▸ Exercise input:

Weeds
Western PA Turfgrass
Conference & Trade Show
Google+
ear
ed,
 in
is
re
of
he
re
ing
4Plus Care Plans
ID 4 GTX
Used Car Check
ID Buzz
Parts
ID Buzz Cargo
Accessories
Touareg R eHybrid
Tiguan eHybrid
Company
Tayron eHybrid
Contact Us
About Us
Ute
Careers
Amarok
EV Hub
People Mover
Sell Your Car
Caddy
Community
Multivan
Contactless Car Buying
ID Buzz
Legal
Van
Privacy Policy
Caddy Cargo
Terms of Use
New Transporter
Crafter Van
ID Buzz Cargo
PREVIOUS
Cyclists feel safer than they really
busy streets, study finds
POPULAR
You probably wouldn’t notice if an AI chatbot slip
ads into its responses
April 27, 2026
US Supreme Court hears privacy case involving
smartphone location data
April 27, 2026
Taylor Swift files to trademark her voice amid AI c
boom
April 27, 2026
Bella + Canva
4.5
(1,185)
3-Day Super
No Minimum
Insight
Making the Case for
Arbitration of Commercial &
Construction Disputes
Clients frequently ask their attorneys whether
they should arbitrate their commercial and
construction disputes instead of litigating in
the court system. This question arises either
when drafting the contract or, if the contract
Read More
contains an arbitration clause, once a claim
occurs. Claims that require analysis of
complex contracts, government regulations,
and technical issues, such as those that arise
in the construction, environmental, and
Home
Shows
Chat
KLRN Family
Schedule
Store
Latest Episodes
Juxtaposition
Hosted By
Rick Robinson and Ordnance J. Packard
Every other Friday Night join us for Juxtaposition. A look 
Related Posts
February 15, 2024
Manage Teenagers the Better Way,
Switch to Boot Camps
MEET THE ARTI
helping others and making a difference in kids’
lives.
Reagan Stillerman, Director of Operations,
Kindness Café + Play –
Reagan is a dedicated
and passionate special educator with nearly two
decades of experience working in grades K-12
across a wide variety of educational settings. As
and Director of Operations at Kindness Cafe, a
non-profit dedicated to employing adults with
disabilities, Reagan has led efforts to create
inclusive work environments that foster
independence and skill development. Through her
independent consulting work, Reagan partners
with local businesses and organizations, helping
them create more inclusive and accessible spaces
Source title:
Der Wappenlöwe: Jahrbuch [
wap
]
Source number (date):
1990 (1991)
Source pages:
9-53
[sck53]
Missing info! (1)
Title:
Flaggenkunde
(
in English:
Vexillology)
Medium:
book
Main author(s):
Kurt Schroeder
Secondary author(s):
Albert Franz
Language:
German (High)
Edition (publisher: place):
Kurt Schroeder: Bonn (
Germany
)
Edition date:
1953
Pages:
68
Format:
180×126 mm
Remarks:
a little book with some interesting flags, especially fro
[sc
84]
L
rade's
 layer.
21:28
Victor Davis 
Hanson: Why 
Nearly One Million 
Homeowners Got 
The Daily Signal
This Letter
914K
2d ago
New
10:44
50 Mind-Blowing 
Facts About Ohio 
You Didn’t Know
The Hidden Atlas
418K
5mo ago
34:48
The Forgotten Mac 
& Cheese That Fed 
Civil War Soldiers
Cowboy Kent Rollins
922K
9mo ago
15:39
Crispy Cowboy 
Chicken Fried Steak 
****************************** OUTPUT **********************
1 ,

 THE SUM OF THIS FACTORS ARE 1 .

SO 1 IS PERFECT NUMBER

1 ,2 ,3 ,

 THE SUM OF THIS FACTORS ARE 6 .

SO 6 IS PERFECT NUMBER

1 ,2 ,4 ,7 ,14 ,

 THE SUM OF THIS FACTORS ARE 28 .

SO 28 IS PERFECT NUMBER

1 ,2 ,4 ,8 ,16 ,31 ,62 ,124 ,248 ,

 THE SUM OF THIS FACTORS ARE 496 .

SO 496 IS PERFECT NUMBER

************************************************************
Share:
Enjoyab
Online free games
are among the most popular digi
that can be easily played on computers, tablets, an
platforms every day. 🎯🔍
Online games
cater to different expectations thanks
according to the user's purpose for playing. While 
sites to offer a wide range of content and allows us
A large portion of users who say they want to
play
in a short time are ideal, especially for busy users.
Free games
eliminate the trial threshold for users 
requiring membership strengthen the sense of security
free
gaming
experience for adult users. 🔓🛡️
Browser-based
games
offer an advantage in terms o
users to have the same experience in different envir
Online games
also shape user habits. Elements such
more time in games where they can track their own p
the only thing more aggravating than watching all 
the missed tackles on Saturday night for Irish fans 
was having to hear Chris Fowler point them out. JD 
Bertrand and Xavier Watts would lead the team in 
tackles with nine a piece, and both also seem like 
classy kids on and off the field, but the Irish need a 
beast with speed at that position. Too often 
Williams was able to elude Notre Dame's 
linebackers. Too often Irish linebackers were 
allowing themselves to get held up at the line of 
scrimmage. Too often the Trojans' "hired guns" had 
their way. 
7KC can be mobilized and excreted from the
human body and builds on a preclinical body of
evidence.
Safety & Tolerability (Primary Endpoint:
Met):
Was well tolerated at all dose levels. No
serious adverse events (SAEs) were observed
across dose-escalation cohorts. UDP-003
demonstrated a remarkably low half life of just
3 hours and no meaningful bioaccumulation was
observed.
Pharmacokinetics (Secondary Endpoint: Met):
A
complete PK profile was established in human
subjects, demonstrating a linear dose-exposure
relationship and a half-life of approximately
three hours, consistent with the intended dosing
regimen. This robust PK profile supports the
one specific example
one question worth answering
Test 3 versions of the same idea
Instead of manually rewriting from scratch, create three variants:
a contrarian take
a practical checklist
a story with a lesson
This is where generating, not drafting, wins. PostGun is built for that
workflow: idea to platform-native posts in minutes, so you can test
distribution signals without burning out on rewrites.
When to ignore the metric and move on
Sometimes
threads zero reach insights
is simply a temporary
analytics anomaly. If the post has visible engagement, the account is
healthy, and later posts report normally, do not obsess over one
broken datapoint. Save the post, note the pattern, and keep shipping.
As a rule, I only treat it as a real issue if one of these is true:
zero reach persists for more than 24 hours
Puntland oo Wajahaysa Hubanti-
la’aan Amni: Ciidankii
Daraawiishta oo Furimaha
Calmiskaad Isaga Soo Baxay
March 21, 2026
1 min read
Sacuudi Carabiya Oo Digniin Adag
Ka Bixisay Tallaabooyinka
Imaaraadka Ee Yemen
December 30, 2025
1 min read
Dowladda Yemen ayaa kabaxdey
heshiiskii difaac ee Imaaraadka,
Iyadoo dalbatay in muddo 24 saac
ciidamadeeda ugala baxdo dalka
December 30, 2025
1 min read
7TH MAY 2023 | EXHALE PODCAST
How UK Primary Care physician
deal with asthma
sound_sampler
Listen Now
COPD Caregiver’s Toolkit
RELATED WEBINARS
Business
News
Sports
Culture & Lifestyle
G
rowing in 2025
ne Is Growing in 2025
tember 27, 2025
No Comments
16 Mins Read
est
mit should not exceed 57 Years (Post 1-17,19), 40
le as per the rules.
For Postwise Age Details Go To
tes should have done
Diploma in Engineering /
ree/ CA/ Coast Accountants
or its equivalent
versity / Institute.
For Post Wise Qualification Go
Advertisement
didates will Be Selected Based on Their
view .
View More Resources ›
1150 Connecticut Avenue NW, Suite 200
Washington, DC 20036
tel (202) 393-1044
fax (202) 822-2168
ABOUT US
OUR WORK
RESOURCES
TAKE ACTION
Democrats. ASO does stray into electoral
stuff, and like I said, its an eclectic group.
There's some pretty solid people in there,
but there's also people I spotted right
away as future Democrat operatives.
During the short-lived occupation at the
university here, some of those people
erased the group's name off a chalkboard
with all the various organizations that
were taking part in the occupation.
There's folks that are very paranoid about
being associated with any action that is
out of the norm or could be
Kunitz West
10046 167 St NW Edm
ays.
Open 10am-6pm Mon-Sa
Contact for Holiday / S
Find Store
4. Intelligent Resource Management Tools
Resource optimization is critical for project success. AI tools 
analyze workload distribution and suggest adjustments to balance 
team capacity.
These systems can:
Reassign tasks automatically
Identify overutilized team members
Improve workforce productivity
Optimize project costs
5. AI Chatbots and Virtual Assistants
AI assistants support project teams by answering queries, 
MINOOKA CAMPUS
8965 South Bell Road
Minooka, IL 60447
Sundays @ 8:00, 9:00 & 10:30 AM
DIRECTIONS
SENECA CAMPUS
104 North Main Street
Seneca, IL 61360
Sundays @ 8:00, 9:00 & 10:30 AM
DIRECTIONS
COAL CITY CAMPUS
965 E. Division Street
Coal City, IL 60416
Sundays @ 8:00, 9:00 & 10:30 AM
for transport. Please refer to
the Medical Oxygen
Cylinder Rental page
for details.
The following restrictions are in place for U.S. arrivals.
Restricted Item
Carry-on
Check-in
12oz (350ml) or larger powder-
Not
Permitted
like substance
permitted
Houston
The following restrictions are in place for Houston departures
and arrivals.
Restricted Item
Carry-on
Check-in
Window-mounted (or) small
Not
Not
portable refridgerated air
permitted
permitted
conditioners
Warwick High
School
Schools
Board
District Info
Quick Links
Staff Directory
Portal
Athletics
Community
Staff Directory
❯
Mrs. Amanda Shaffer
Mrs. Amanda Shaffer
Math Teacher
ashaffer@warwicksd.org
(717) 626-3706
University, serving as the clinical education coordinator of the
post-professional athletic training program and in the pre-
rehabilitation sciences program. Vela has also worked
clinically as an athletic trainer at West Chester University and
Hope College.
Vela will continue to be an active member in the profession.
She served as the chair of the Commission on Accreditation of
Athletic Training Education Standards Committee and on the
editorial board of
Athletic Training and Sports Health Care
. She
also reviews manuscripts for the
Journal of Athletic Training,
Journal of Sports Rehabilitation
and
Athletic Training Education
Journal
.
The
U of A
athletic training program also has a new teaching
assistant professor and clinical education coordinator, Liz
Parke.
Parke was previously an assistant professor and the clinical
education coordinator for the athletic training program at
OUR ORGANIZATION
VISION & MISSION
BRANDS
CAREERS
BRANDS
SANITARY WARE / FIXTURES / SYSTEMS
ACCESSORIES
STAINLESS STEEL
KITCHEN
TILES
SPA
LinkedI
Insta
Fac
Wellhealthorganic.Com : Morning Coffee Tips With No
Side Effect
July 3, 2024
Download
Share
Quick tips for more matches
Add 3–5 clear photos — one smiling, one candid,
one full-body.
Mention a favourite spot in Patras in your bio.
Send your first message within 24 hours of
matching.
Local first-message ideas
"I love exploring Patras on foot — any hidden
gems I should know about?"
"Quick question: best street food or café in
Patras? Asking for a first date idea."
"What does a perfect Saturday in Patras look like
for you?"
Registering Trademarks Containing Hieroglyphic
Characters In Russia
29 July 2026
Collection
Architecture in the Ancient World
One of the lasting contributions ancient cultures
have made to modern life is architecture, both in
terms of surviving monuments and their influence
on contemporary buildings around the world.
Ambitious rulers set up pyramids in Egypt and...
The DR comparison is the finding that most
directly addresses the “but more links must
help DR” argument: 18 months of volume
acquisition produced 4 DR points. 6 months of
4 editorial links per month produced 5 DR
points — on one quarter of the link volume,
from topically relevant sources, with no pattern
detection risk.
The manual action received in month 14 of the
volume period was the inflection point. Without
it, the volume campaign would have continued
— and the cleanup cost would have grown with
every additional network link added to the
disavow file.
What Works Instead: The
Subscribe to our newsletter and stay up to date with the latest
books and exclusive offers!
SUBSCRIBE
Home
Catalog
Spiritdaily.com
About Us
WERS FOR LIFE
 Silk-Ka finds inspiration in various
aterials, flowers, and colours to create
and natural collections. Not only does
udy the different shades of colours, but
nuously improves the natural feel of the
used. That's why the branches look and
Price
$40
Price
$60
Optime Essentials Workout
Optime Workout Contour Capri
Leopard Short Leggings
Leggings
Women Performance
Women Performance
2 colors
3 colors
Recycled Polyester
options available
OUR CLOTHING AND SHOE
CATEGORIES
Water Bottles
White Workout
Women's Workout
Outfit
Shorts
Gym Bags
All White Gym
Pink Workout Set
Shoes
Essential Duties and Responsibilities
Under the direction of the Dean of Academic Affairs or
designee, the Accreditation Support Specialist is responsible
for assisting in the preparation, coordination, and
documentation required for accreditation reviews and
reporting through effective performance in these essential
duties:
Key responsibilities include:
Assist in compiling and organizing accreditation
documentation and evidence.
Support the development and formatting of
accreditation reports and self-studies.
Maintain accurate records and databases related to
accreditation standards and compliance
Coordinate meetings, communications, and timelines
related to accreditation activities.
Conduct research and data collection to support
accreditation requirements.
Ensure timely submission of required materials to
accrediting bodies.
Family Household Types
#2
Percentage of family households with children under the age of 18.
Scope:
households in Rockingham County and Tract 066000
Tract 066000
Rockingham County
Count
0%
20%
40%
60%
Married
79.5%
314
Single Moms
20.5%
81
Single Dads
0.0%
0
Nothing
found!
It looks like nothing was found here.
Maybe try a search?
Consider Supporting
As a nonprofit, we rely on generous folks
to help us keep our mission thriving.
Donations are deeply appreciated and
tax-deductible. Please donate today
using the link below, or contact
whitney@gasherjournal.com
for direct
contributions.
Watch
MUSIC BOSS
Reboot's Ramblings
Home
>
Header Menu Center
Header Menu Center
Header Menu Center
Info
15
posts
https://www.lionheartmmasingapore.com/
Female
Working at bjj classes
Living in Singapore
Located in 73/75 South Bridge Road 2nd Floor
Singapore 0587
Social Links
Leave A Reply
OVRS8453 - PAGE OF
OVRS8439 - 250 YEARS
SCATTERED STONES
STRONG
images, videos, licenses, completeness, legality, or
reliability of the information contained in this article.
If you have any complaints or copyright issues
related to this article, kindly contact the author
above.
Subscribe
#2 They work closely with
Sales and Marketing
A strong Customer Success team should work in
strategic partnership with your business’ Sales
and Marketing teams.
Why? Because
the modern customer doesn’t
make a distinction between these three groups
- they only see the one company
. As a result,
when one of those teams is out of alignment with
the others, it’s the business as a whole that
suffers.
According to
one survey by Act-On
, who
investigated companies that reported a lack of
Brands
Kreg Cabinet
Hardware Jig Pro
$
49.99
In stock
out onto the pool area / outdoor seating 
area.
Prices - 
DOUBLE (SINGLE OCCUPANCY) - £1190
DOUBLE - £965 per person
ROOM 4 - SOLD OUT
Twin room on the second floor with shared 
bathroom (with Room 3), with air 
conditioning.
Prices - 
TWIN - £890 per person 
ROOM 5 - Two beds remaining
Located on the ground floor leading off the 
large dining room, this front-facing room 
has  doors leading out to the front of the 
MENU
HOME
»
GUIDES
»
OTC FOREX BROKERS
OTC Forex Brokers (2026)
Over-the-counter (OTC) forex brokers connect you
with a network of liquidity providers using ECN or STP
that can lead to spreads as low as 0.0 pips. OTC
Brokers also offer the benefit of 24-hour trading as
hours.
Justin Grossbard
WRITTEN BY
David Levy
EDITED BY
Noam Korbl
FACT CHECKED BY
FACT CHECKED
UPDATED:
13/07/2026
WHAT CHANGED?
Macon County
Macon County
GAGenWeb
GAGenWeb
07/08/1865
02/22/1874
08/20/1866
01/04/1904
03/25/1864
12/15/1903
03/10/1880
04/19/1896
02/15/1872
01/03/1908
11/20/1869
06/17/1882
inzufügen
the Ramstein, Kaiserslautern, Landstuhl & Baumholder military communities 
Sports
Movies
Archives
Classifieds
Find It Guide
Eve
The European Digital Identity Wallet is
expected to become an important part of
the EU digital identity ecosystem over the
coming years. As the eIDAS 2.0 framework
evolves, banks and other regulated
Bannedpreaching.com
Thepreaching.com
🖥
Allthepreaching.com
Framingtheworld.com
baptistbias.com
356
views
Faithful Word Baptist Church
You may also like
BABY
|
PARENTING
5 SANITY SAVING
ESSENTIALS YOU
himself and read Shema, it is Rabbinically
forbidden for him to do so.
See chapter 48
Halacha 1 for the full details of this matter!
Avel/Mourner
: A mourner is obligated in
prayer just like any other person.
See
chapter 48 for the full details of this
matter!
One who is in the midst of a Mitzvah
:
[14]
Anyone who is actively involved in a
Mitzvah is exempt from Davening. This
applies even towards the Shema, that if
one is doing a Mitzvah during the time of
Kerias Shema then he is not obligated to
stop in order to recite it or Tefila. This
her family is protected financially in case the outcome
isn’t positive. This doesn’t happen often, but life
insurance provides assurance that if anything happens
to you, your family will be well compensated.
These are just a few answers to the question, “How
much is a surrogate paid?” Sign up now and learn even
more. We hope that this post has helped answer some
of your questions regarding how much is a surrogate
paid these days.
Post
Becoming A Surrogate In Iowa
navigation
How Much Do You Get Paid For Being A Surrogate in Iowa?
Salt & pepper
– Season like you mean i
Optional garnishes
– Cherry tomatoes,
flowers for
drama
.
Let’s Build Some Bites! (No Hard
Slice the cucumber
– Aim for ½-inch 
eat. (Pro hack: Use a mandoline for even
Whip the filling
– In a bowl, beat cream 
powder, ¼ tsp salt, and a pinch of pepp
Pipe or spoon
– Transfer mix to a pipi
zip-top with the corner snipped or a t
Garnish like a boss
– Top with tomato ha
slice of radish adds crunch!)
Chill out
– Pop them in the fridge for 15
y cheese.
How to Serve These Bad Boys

▸ What you should do:
If a line in the entries above contains "wide", report it.

▸ Solution to this problem:
across a wide variety of educational settings. As
sites to offer a wide range of content and allows us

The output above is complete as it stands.